What You'll See in the Dashboard
Open the Visitors tab at einstein.clickstream.com and click any visitor profile. You'll see a unified timeline showing every session across every device — desktop, mobile, tablet — stitched together automatically. No login required from the visitor. The identity stack described below is what makes that possible. You don't need to configure or code anything — it works out of the box.
The 5-Layer Identity Stack
ClickStream automatically resolves visitor identity using 5 layers of signals, from most accurate (Layer 1) to most probabilistic (Layer 5). Each layer fills gaps where the layer above has no signal. Together, they create the most complete visitor profile possible — all handled by the platform.

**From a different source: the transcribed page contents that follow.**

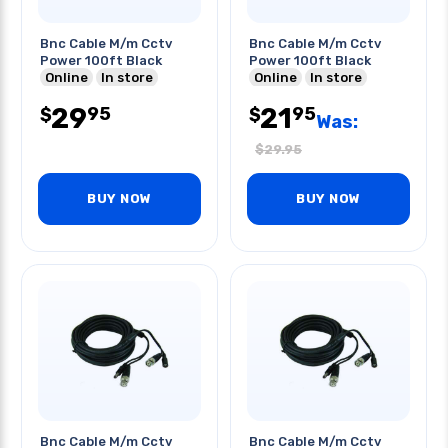
Bnc Cable M/m Cctv
Bnc Cable M/m Cctv
Power 100ft Black
Power 100ft Black
Online
In store
Online
In store
29
21
95
95
$
$
Was:
$
29.95
BUY NOW
BUY NOW
Bnc Cable M/m Cctv
Bnc Cable M/m Cctv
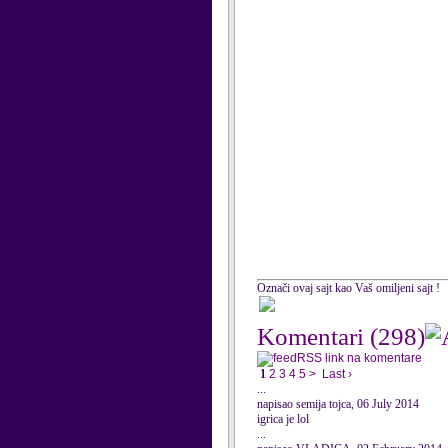
Označi ovaj sajt kao Vaš omiljeni sajt !
Komentari
(298)
RSS link na komentare
1
2
3
4
5
>
Last ›
...
napisao semija tojca, 06 July 2014
igrica je lol
...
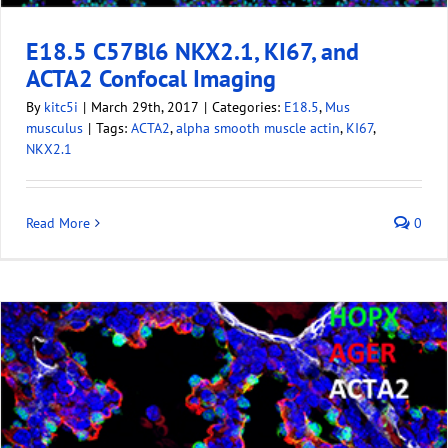
E18.5 C57Bl6 NKX2.1, KI67, and
ACTA2 Confocal Imaging
By
kitc5i
|
March 29th, 2017
|
Categories:
E18.5
,
Mus
musculus
|
Tags:
ACTA2
,
alpha smooth muscle actin
,
KI67
,
NKX2.1
Read More
0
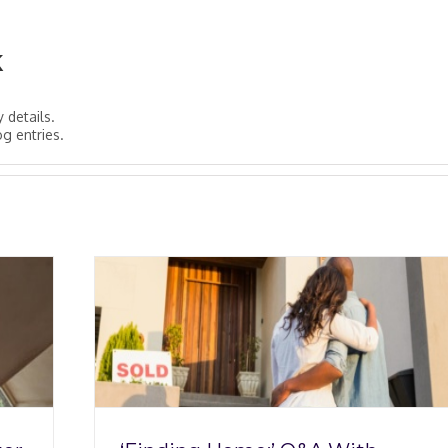
k
y details.
og entries.
 With
ckey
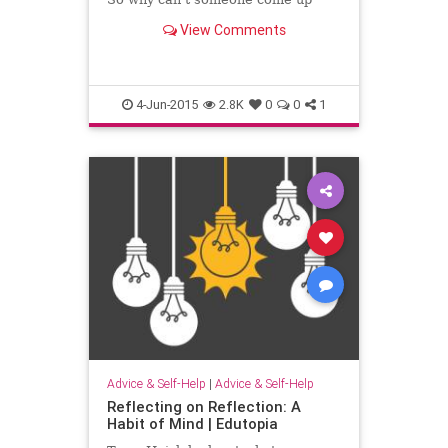
with a better name for them?
View Comments
4-Jun-2015
2.8K
0
0
1
Advice & Self-Help
|
Advice & Self-Help
Reflecting on Reflection: A
Habit of Mind | Edutopia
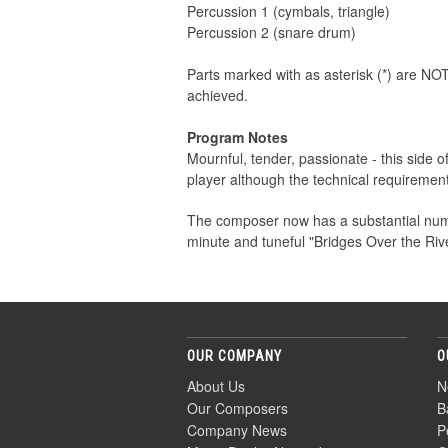
Percussion 1 (cymbals, triangle)
Percussion 2 (snare drum)
Parts marked with as asterisk (*) are NOT
achieved.
Program Notes
Mournful, tender, passionate - this side 
player although the technical requirement
The composer now has a substantial numb
minute and tuneful "Bridges Over the Ri
OUR COMPANY
O
About Us
N
Our Composers
B
Company News
P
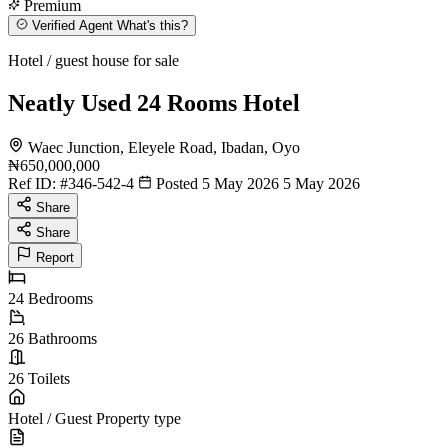
Premium
Verified Agent
What's this?
Hotel / guest house for sale
Neatly Used 24 Rooms Hotel
Waec Junction, Eleyele Road, Ibadan, Oyo
₦650,000,000
Ref ID:
#346-542-4
Posted 5 May 2026
5 May 2026
Share
Share
Report
24
Bedrooms
26
Bathrooms
26
Toilets
Hotel / Guest
Property type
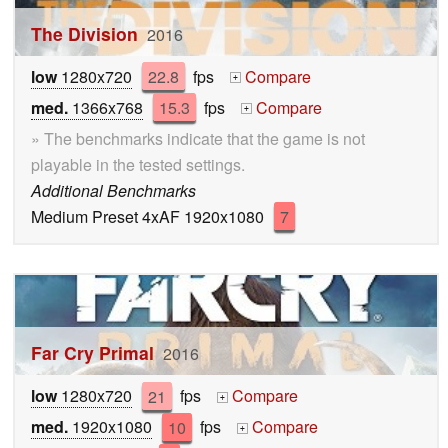
The Division
2016
low
1280x720
22.8
fps
Compare
+
med.
1366x768
15.3
fps
Compare
+
» The benchmarks indicate that the game is not
playable in the tested settings.
Additional Benchmarks
Medium Preset 4xAF 1920x1080
7
Far Cry Primal
2016
low
1280x720
21
fps
Compare
+
med.
1920x1080
10
fps
Compare
+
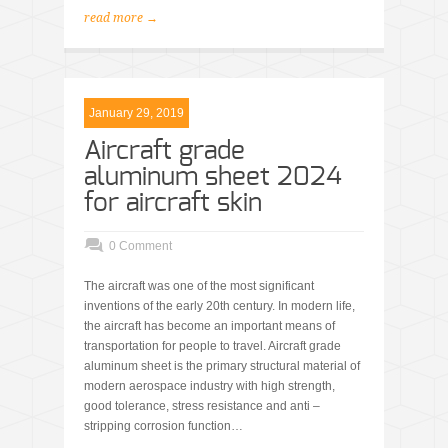
read more →
January 29, 2019
Aircraft grade
aluminum sheet 2024
for aircraft skin
0 Comment
The aircraft was one of the most significant
inventions of the early 20th century. In modern life,
the aircraft has become an important means of
transportation for people to travel. Aircraft grade
aluminum sheet is the primary structural material of
modern aerospace industry with high strength,
good tolerance, stress resistance and anti –
stripping corrosion function…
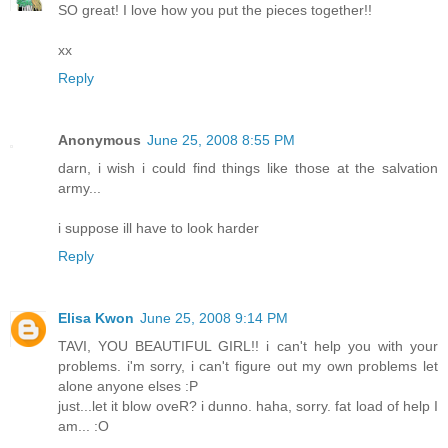
SO great! I love how you put the pieces together!!
xx
Reply
Anonymous
June 25, 2008 8:55 PM
darn, i wish i could find things like those at the salvation
army...
i suppose ill have to look harder
Reply
Elisa Kwon
June 25, 2008 9:14 PM
TAVI, YOU BEAUTIFUL GIRL!! i can't help you with your
problems. i'm sorry, i can't figure out my own problems let
alone anyone elses :P
just...let it blow oveR? i dunno. haha, sorry. fat load of help I
am... :O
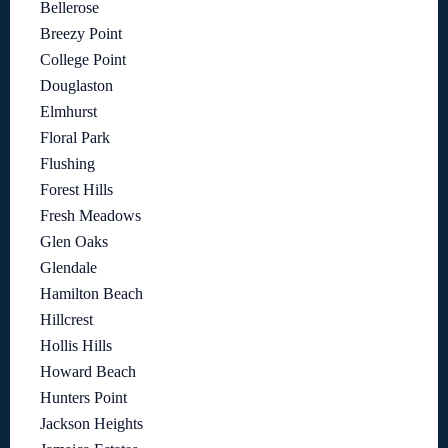
Bellerose
Breezy Point
College Point
Douglaston
Elmhurst
Floral Park
Flushing
Forest Hills
Fresh Meadows
Glen Oaks
Glendale
Hamilton Beach
Hillcrest
Hollis Hills
Howard Beach
Hunters Point
Jackson Heights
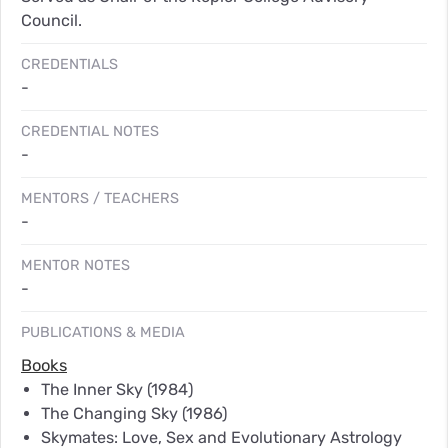
Council.
CREDENTIALS
-
CREDENTIAL NOTES
-
MENTORS / TEACHERS
-
MENTOR NOTES
-
PUBLICATIONS & MEDIA
Books
The Inner Sky
(1984)
The Changing Sky
(1986)
Skymates: Love, Sex and Evolutionary Astrology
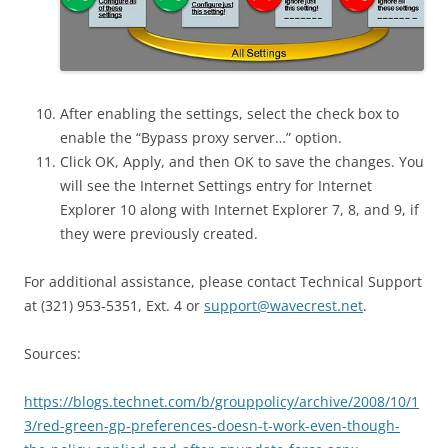
After enabling the settings, select the check box to
enable the “Bypass proxy server…” option.
Click OK, Apply, and then OK to save the changes. You
will see the Internet Settings entry for Internet
Explorer 10 along with Internet Explorer 7, 8, and 9, if
they were previously created.
For additional assistance, please contact Technical Support
at (321) 953-5351, Ext. 4 or
support@wavecrest.net
.
Sources:
https://blogs.technet.com/b/grouppolicy/archive/2008/10/1
3/red-green-gp-preferences-doesn-t-work-even-though-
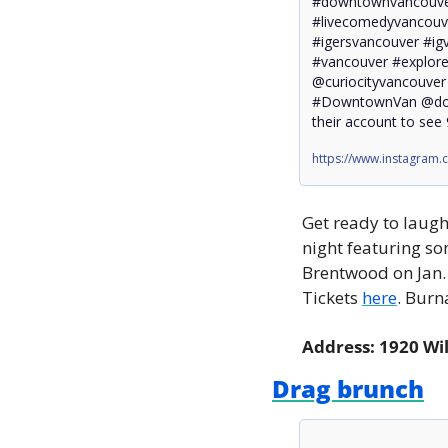
#downtownvancouve
#livecomedyvancouve
#igersvancouver #ig
#vancouver #explore
@curiocityvancouve
#DowntownVan @dow
their account to see 
https://www.instagram
Get ready to laugh
night featuring s
Brentwood on Jan. 
Tickets 
here
. Burn
Address: 1920 Wi
Drag brunch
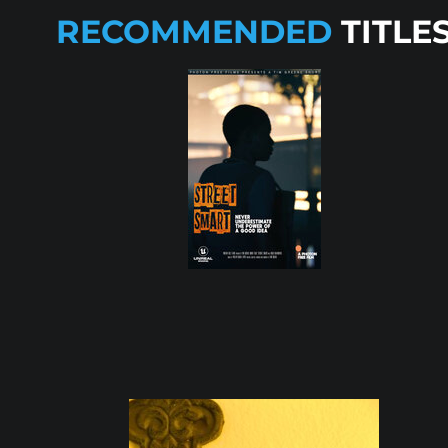
RECOMMENDED
TITLE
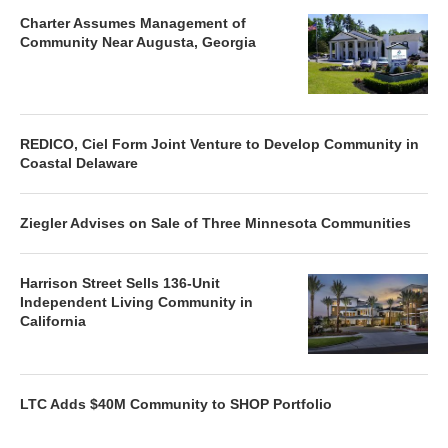
Charter Assumes Management of
Community Near Augusta, Georgia
REDICO, Ciel Form Joint Venture to Develop Community in
Coastal Delaware
Ziegler Advises on Sale of Three Minnesota Communities
Harrison Street Sells 136-Unit
Independent Living Community in
California
LTC Adds $40M Community to SHOP Portfolio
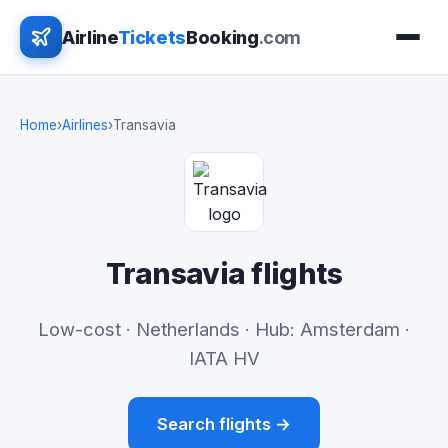
Airline
Tickets
Booking
.com
Home
›
Airlines
›
Transavia
Transavia flights
Low-cost · Netherlands · Hub: Amsterdam ·
IATA HV
Search flights →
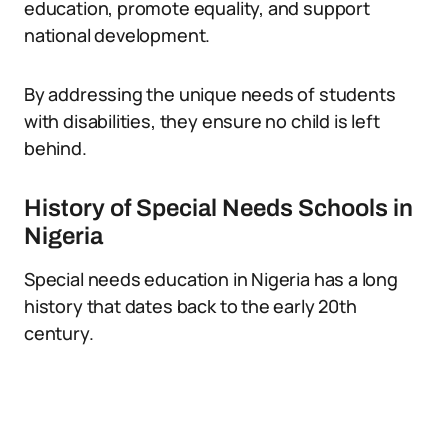
education, promote equality, and support
national development.
By addressing the unique needs of students
with disabilities, they ensure no child is left
behind.
History of Special Needs Schools in
Nigeria
Special needs education in Nigeria has a long
history that dates back to the early 20th
century.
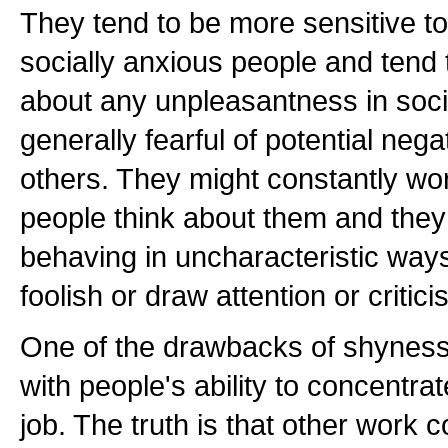
They tend to be more sensitive to 
socially anxious people and tend
about any unpleasantness in socia
generally fearful of potential nega
others. They might constantly wo
people think about them and they
behaving in uncharacteristic ways
foolish or draw attention or critic
One of the drawbacks of shyness i
with people's ability to concentrat
job. The truth is that other work 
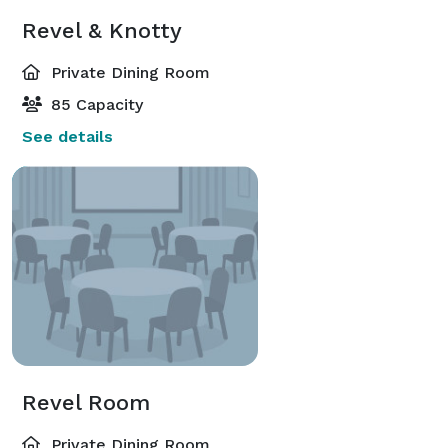
Revel & Knotty
Private Dining Room
85 Capacity
See details
Revel Room
Private Dining Room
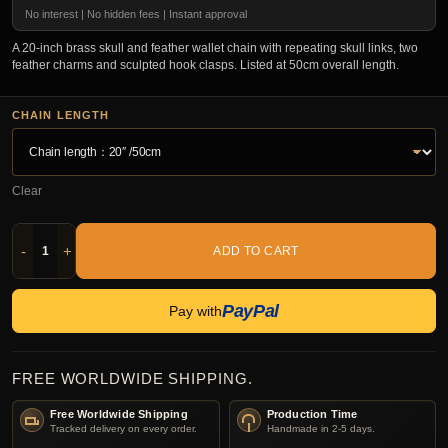
No interest | No hidden fees | Instant approval
A 20-inch brass skull and feather wallet chain with repeating skull links, two
feather charms and sculpted hook clasps. Listed at 50cm overall length.
CHAIN LENGTH
Clear
-
+
ADD TO CART
PayPal
Pay with
FREE WORLDWIDE SHIPPING.
Free Worldwide Shipping
Production Time
Tracked delivery on every order.
Handmade in 2-5 days.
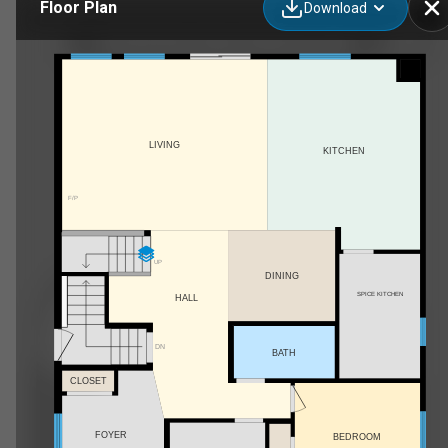
Floor Plan
Download
99 South Shore Road, Chestermere, AB
LIVING
KITCHEN
F/P
UP
DINING
SPICE KITCHEN
HALL
DN
BATH
CLOSET
FOYER
BEDROOM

Layer 1: First-Party Cookie (The Anchor)
What it does for you: Recognizes returning visitors reliably — even in Safari and Firefox — by using a server-set first-party cookie on your domain. The platform sets this up automatically during onboarding when you configure your tracking domain.
| Attribute | Value |
|---|---|
| Signal type | Deterministic |
| Accuracy | High (deterministic match) |
| Persistence | 365 days |
| Coverage | 70-92% of visitors (depends on consent) |
| Cross-device | No (per-browser) |
| Privacy impact | Low (first-party, consent-gated) |
The first-party cookie is the anchor of the identity graph. Every other signal resolves back to this identifier. When a visitor provides an email on one device, and that same email appears in a session on another device, both device cookies are linked in the identity graph through the email as the connecting node.
Layer 2: Hashed Email / Phone / CRM IDs
What it does for you: When a visitor fills a form, logs in, or matches a CRM record, ClickStream links their anonymous sessions to a known identity — and connects all their devices. The platform stores only one-way hashes (SHA-256), never raw emails or phone numbers.
| Attribute | Value |
|---|---|
| Signal type | Deterministic |
| Accuracy | 99%+ (when available) |
| Persistence | Indefinite (tied to CRM) |
| Coverage | 10-30% of visitors (authentication required) |
| Cross-device | Yes (same email/phone across devices) |
| Privacy impact | Medium (PII-derived, consent required) |
Hashed emails are the most powerful cross-device signal because people use the same email address everywhere. When stored as SHA-256 hashes, the original email cannot be recovered, but the hash can be matched across sessions and devices.
Under the Hood: How Hashing Works
// Hashing example (SHA-256)
// Input: "user@example.com" (lowercased, trimmed)
// Output: "b4c9a289323b21a01c3e940f150eb9b8c542587f1abfd8f0e1cc1ffc5e475514"
// ClickStream stores ONLY the hash, never the raw email
const hashedEmail = await crypto.subtle.digest(
'SHA-256',
new TextEncoder().encode(email.toLowerCase().trim())
);
Layer 3: Mobile Ad IDs (MAIDs) and Social IDs
What it does for you: When available, mobile advertising IDs help stitch app-to-web sessions. ClickStream captures these automatically via SDK integrations — no configuration needed.
| Attribute | Value |
|---|---|
| Signal type | Deterministic (device-level) |
| Accuracy | High (when available) |
| Persistence | Until user resets |
| Coverage | 15-25% (iOS ATT reduced IDFA availability) |
| Cross-device | No (per-device) |
| Privacy impact | High (device tracking, consent required) |
Apple's App Tracking Transparency (ATT) dramatically reduced IDFA availability from ~70% to ~25% of iOS users. GAID remains more available on Android but Google has announced deprecation plans. MAIDs are declining in importance but remain valuable for app-to-web identity stitching.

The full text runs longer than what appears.